**WHAT THE EXERCISE ASKS**
If a line in the entries below includes "collapse", pick it out and copy it.

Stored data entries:
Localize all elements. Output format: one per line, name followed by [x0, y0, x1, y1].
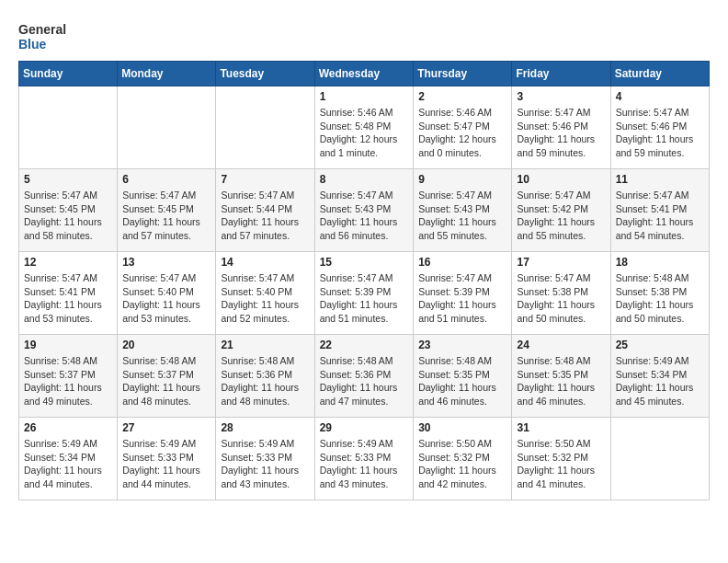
calendar-cell: 16Sunrise: 5:47 AM Sunset: 5:39 PM Dayli…	[414, 252, 512, 335]
calendar-cell: 31Sunrise: 5:50 AM Sunset: 5:32 PM Dayli…	[512, 418, 610, 500]
day-number: 6	[122, 173, 210, 186]
day-info: Sunrise: 5:47 AM Sunset: 5:41 PM Dayligh…	[24, 271, 112, 326]
day-info: Sunrise: 5:47 AM Sunset: 5:46 PM Dayligh…	[517, 106, 605, 160]
calendar-cell: 26Sunrise: 5:49 AM Sunset: 5:34 PM Dayli…	[19, 418, 118, 500]
calendar-cell: 29Sunrise: 5:49 AM Sunset: 5:33 PM Dayli…	[314, 418, 414, 500]
day-info: Sunrise: 5:47 AM Sunset: 5:39 PM Dayligh…	[320, 271, 409, 326]
calendar-cell: 23Sunrise: 5:48 AM Sunset: 5:35 PM Dayli…	[414, 335, 512, 418]
day-info: Sunrise: 5:47 AM Sunset: 5:39 PM Dayligh…	[418, 271, 506, 326]
day-info: Sunrise: 5:48 AM Sunset: 5:36 PM Dayligh…	[320, 354, 409, 408]
calendar-cell: 2Sunrise: 5:46 AM Sunset: 5:47 PM Daylig…	[414, 86, 512, 169]
calendar-header-saturday: Saturday	[610, 62, 709, 86]
day-info: Sunrise: 5:49 AM Sunset: 5:34 PM Dayligh…	[24, 437, 112, 491]
calendar-cell: 28Sunrise: 5:49 AM Sunset: 5:33 PM Dayli…	[216, 418, 314, 500]
day-number: 17	[517, 256, 605, 269]
day-number: 28	[221, 421, 309, 434]
calendar-week-2: 5Sunrise: 5:47 AM Sunset: 5:45 PM Daylig…	[19, 169, 710, 252]
logo: General Blue General Blue	[18, 18, 66, 52]
calendar-cell: 25Sunrise: 5:49 AM Sunset: 5:34 PM Dayli…	[610, 335, 709, 418]
day-number: 26	[24, 421, 112, 434]
calendar-table: SundayMondayTuesdayWednesdayThursdayFrid…	[18, 61, 710, 500]
day-info: Sunrise: 5:47 AM Sunset: 5:42 PM Dayligh…	[517, 189, 605, 243]
day-info: Sunrise: 5:48 AM Sunset: 5:35 PM Dayligh…	[517, 354, 605, 408]
day-number: 4	[616, 90, 704, 103]
day-number: 18	[616, 256, 704, 269]
calendar-cell: 17Sunrise: 5:47 AM Sunset: 5:38 PM Dayli…	[512, 252, 610, 335]
day-number: 5	[24, 173, 112, 186]
logo-blue: Blue	[18, 37, 66, 52]
day-info: Sunrise: 5:48 AM Sunset: 5:35 PM Dayligh…	[418, 354, 506, 408]
day-number: 3	[517, 90, 605, 103]
calendar-week-5: 26Sunrise: 5:49 AM Sunset: 5:34 PM Dayli…	[19, 418, 710, 500]
day-number: 1	[320, 90, 409, 103]
calendar-header-tuesday: Tuesday	[216, 62, 314, 86]
calendar-cell: 15Sunrise: 5:47 AM Sunset: 5:39 PM Dayli…	[314, 252, 414, 335]
logo-general: General	[18, 22, 66, 37]
day-info: Sunrise: 5:47 AM Sunset: 5:38 PM Dayligh…	[517, 271, 605, 326]
day-info: Sunrise: 5:46 AM Sunset: 5:48 PM Dayligh…	[320, 106, 409, 160]
day-number: 21	[221, 339, 309, 351]
day-number: 24	[517, 339, 605, 351]
calendar-header-row: SundayMondayTuesdayWednesdayThursdayFrid…	[19, 62, 710, 86]
calendar-cell	[118, 86, 216, 169]
day-number: 23	[418, 339, 506, 351]
day-info: Sunrise: 5:48 AM Sunset: 5:37 PM Dayligh…	[122, 354, 210, 408]
day-info: Sunrise: 5:50 AM Sunset: 5:32 PM Dayligh…	[418, 437, 506, 491]
day-info: Sunrise: 5:47 AM Sunset: 5:41 PM Dayligh…	[616, 189, 704, 243]
calendar-header-friday: Friday	[512, 62, 610, 86]
day-info: Sunrise: 5:50 AM Sunset: 5:32 PM Dayligh…	[517, 437, 605, 491]
day-info: Sunrise: 5:49 AM Sunset: 5:34 PM Dayligh…	[616, 354, 704, 408]
day-number: 20	[122, 339, 210, 351]
calendar-cell: 7Sunrise: 5:47 AM Sunset: 5:44 PM Daylig…	[216, 169, 314, 252]
day-number: 9	[418, 173, 506, 186]
day-number: 15	[320, 256, 409, 269]
calendar-week-4: 19Sunrise: 5:48 AM Sunset: 5:37 PM Dayli…	[19, 335, 710, 418]
calendar-cell: 3Sunrise: 5:47 AM Sunset: 5:46 PM Daylig…	[512, 86, 610, 169]
day-number: 14	[221, 256, 309, 269]
day-number: 7	[221, 173, 309, 186]
day-info: Sunrise: 5:48 AM Sunset: 5:37 PM Dayligh…	[24, 354, 112, 408]
calendar-cell: 1Sunrise: 5:46 AM Sunset: 5:48 PM Daylig…	[314, 86, 414, 169]
day-info: Sunrise: 5:49 AM Sunset: 5:33 PM Dayligh…	[320, 437, 409, 491]
day-number: 10	[517, 173, 605, 186]
calendar-cell	[216, 86, 314, 169]
day-number: 8	[320, 173, 409, 186]
calendar-cell: 9Sunrise: 5:47 AM Sunset: 5:43 PM Daylig…	[414, 169, 512, 252]
page-header: General Blue General Blue	[18, 18, 710, 52]
day-number: 30	[418, 421, 506, 434]
calendar-cell: 11Sunrise: 5:47 AM Sunset: 5:41 PM Dayli…	[610, 169, 709, 252]
calendar-header-wednesday: Wednesday	[314, 62, 414, 86]
calendar-cell	[19, 86, 118, 169]
calendar-cell: 21Sunrise: 5:48 AM Sunset: 5:36 PM Dayli…	[216, 335, 314, 418]
calendar-cell: 18Sunrise: 5:48 AM Sunset: 5:38 PM Dayli…	[610, 252, 709, 335]
day-info: Sunrise: 5:47 AM Sunset: 5:40 PM Dayligh…	[122, 271, 210, 326]
day-info: Sunrise: 5:47 AM Sunset: 5:45 PM Dayligh…	[24, 189, 112, 243]
day-info: Sunrise: 5:47 AM Sunset: 5:46 PM Dayligh…	[616, 106, 704, 160]
calendar-header-sunday: Sunday	[19, 62, 118, 86]
day-number: 16	[418, 256, 506, 269]
calendar-week-1: 1Sunrise: 5:46 AM Sunset: 5:48 PM Daylig…	[19, 86, 710, 169]
day-number: 11	[616, 173, 704, 186]
day-info: Sunrise: 5:47 AM Sunset: 5:43 PM Dayligh…	[418, 189, 506, 243]
calendar-cell: 27Sunrise: 5:49 AM Sunset: 5:33 PM Dayli…	[118, 418, 216, 500]
day-info: Sunrise: 5:49 AM Sunset: 5:33 PM Dayligh…	[122, 437, 210, 491]
calendar-cell: 5Sunrise: 5:47 AM Sunset: 5:45 PM Daylig…	[19, 169, 118, 252]
day-number: 2	[418, 90, 506, 103]
day-number: 27	[122, 421, 210, 434]
calendar-cell: 20Sunrise: 5:48 AM Sunset: 5:37 PM Dayli…	[118, 335, 216, 418]
calendar-cell: 6Sunrise: 5:47 AM Sunset: 5:45 PM Daylig…	[118, 169, 216, 252]
day-number: 25	[616, 339, 704, 351]
calendar-cell: 10Sunrise: 5:47 AM Sunset: 5:42 PM Dayli…	[512, 169, 610, 252]
day-info: Sunrise: 5:48 AM Sunset: 5:38 PM Dayligh…	[616, 271, 704, 326]
calendar-cell: 22Sunrise: 5:48 AM Sunset: 5:36 PM Dayli…	[314, 335, 414, 418]
calendar-cell	[610, 418, 709, 500]
calendar-cell: 14Sunrise: 5:47 AM Sunset: 5:40 PM Dayli…	[216, 252, 314, 335]
calendar-cell: 8Sunrise: 5:47 AM Sunset: 5:43 PM Daylig…	[314, 169, 414, 252]
calendar-cell: 4Sunrise: 5:47 AM Sunset: 5:46 PM Daylig…	[610, 86, 709, 169]
day-info: Sunrise: 5:46 AM Sunset: 5:47 PM Dayligh…	[418, 106, 506, 160]
day-info: Sunrise: 5:49 AM Sunset: 5:33 PM Dayligh…	[221, 437, 309, 491]
day-number: 19	[24, 339, 112, 351]
day-info: Sunrise: 5:47 AM Sunset: 5:44 PM Dayligh…	[221, 189, 309, 243]
day-number: 31	[517, 421, 605, 434]
calendar-header-monday: Monday	[118, 62, 216, 86]
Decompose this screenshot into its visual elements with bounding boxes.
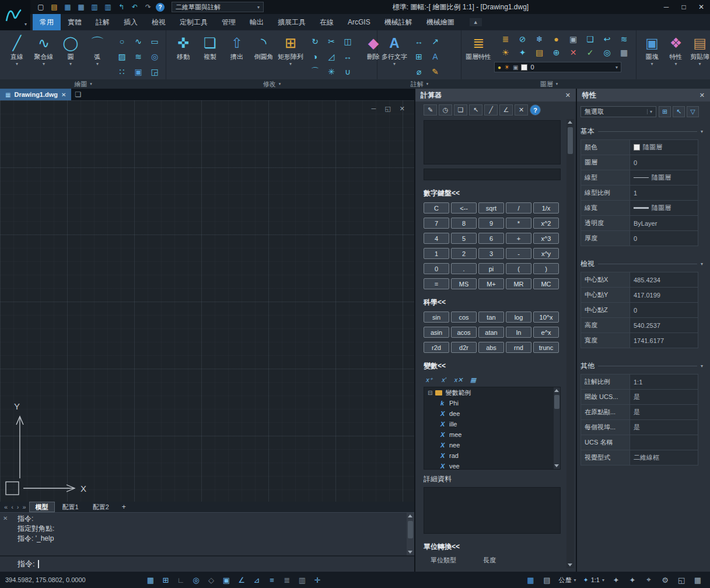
ortho-mode-icon[interactable]: ∟ — [174, 574, 188, 586]
calc-key-deg-to-rad[interactable]: d2r — [451, 342, 477, 353]
calc-key-log[interactable]: log — [506, 312, 531, 323]
command-scrollbar[interactable] — [407, 513, 414, 555]
text-style-icon[interactable]: A — [428, 49, 443, 64]
units-dropdown[interactable]: 公釐▾ — [555, 576, 579, 584]
grid-display-icon[interactable]: ▦ — [144, 574, 158, 586]
layer-delete-icon[interactable]: ✕ — [565, 46, 581, 59]
properties-button[interactable]: ❖特性▾ — [664, 32, 688, 78]
snap-mode-icon[interactable]: ⊞ — [159, 574, 173, 586]
collapse-section-icon[interactable]: ▾ — [701, 129, 703, 134]
move-button[interactable]: ✜移動 — [170, 32, 197, 78]
calc-key-9[interactable]: 9 — [478, 218, 504, 229]
calc-key-8[interactable]: 8 — [451, 218, 477, 229]
mtext-button[interactable]: A多行文字▾ — [381, 32, 408, 78]
layout-tab-layout2[interactable]: 配置2 — [86, 502, 116, 512]
ribbon-tab-custom-tools[interactable]: 定制工具 — [173, 14, 215, 30]
block-button[interactable]: ▣圖塊▾ — [640, 32, 664, 78]
calc-key-sin[interactable]: sin — [424, 312, 449, 323]
panel-label-draw[interactable]: 繪圖▾ — [0, 79, 166, 89]
trim-icon[interactable]: ✂ — [324, 34, 339, 48]
property-value[interactable]: 1741.6177 — [630, 333, 698, 348]
layer-unisolate-icon[interactable]: ◎ — [599, 46, 615, 59]
scroll-up-icon[interactable] — [568, 121, 572, 124]
property-value[interactable]: 0 — [630, 155, 698, 170]
close-button[interactable]: ✕ — [692, 1, 710, 13]
help-icon[interactable]: ? — [530, 104, 541, 116]
doc-restore-button[interactable]: ◱ — [384, 105, 390, 113]
ribbon-tab-view[interactable]: 檢視 — [145, 14, 173, 30]
property-value[interactable]: 是 — [630, 405, 698, 419]
object-snap-tracking-icon[interactable]: ∠ — [235, 574, 249, 586]
property-value[interactable]: 隨圖層 — [630, 140, 698, 155]
calc-key-square[interactable]: x^2 — [533, 218, 559, 229]
clear-icon[interactable]: ✎ — [424, 104, 437, 116]
selection-cycling-icon[interactable]: ✛ — [310, 574, 324, 586]
paste-to-command-icon[interactable]: ❏ — [454, 104, 467, 116]
rotate-icon[interactable]: ↻ — [307, 34, 323, 48]
properties-title-bar[interactable]: 特性 ✕ — [577, 89, 710, 102]
property-value[interactable]: 是 — [630, 390, 698, 404]
scrollbar-thumb[interactable] — [568, 127, 573, 154]
angle-of-line-icon[interactable]: ∠ — [499, 104, 513, 116]
ellipse-icon[interactable]: ○ — [114, 34, 130, 48]
layer-merge-icon[interactable]: ⊕ — [548, 46, 564, 59]
ribbon-collapse-icon[interactable]: ▲ — [470, 18, 482, 26]
calc-key-memory-store[interactable]: MS — [451, 278, 477, 289]
calculator-input-field[interactable] — [424, 169, 561, 180]
calc-key-pi[interactable]: pi — [478, 263, 504, 274]
command-window-close-icon[interactable]: ✕ — [3, 515, 8, 522]
calc-key-atan[interactable]: atan — [478, 327, 504, 338]
layout-tab-layout1[interactable]: 配置1 — [56, 502, 85, 512]
pickadd-toggle-icon[interactable]: ⊞ — [659, 106, 671, 117]
clean-screen-icon[interactable]: ◱ — [674, 574, 688, 586]
markup-icon[interactable]: ✎ — [428, 64, 443, 79]
delete-variable-icon[interactable]: x✕ — [453, 375, 464, 384]
calc-key-close-paren[interactable]: ) — [533, 263, 559, 274]
dim-style-icon[interactable]: ⌀ — [411, 64, 426, 79]
units-section-header[interactable]: 單位轉換<< — [424, 542, 561, 552]
calc-key-acos[interactable]: acos — [451, 327, 477, 338]
calc-key-3[interactable]: 3 — [478, 248, 504, 259]
variable-item-rad[interactable]: Xrad — [424, 450, 560, 461]
calc-key-sqrt[interactable]: sqrt — [478, 202, 504, 214]
command-history[interactable]: ✕ 指令:指定對角點:指令: '_help — [0, 512, 414, 555]
wipeout-icon[interactable]: ◲ — [147, 64, 162, 79]
maximize-button[interactable]: □ — [675, 1, 692, 13]
scroll-down-icon[interactable] — [554, 464, 559, 467]
variable-item-nee[interactable]: Xnee — [424, 440, 560, 450]
document-tab[interactable]: ▦ Drawing1.dwg ✕ — [0, 89, 71, 100]
distance-between-points-icon[interactable]: ╱ — [484, 104, 498, 116]
property-value[interactable]: 540.2537 — [630, 318, 698, 332]
panel-label-annotate[interactable]: 註解▾ — [377, 79, 461, 89]
annotation-scale-dropdown[interactable]: ✦1:1▾ — [580, 576, 607, 584]
prev-layout-icon[interactable]: ‹ — [9, 503, 15, 510]
calc-key-clear[interactable]: C — [424, 202, 449, 214]
scroll-down-icon[interactable] — [408, 551, 412, 554]
calc-key-abs[interactable]: abs — [478, 342, 504, 353]
panel-label-layers[interactable]: 圖層▾ — [461, 79, 636, 89]
calc-key-5[interactable]: 5 — [451, 233, 477, 244]
layer-settings-icon[interactable]: ▦ — [616, 46, 632, 59]
calc-key-e-power[interactable]: e^x — [533, 327, 559, 338]
calc-key-power[interactable]: x^y — [533, 248, 559, 259]
ribbon-tab-manage[interactable]: 管理 — [215, 14, 243, 30]
property-value[interactable] — [630, 435, 698, 450]
variable-item-ille[interactable]: Xille — [424, 419, 560, 429]
property-value[interactable]: 485.4234 — [630, 272, 698, 287]
join-icon[interactable]: ∪ — [340, 64, 355, 79]
auto-add-scales-icon[interactable]: ✦ — [625, 574, 639, 586]
edit-variable-icon[interactable]: x′ — [438, 375, 450, 384]
property-value[interactable]: 1:1 — [630, 374, 698, 389]
calc-key-divide[interactable]: / — [506, 202, 531, 214]
variables-tree[interactable]: ⊟ 變數範例 kPhiXdeeXilleXmeeXneeXradXvee — [424, 387, 561, 470]
layer-properties-button[interactable]: ≣圖層特性 — [465, 32, 492, 78]
calc-key-backspace[interactable]: <-- — [451, 202, 477, 214]
stretch-icon[interactable]: ↔ — [340, 49, 355, 64]
save-as-icon[interactable]: ▦ — [75, 2, 87, 12]
property-value[interactable]: 0 — [630, 303, 698, 317]
leader-icon[interactable]: ↗ — [428, 34, 443, 48]
variable-item-dee[interactable]: Xdee — [424, 408, 560, 419]
model-space-icon[interactable]: ▦ — [523, 574, 537, 586]
publish-icon[interactable]: ▥ — [102, 2, 114, 12]
point-icon[interactable]: ∷ — [114, 64, 130, 79]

**PROBLEM SOLUTION**
collapse-section-icon[interactable]: ▾ — [701, 129, 703, 134]
ribbon-collapse-icon[interactable]: ▲ — [470, 18, 482, 26]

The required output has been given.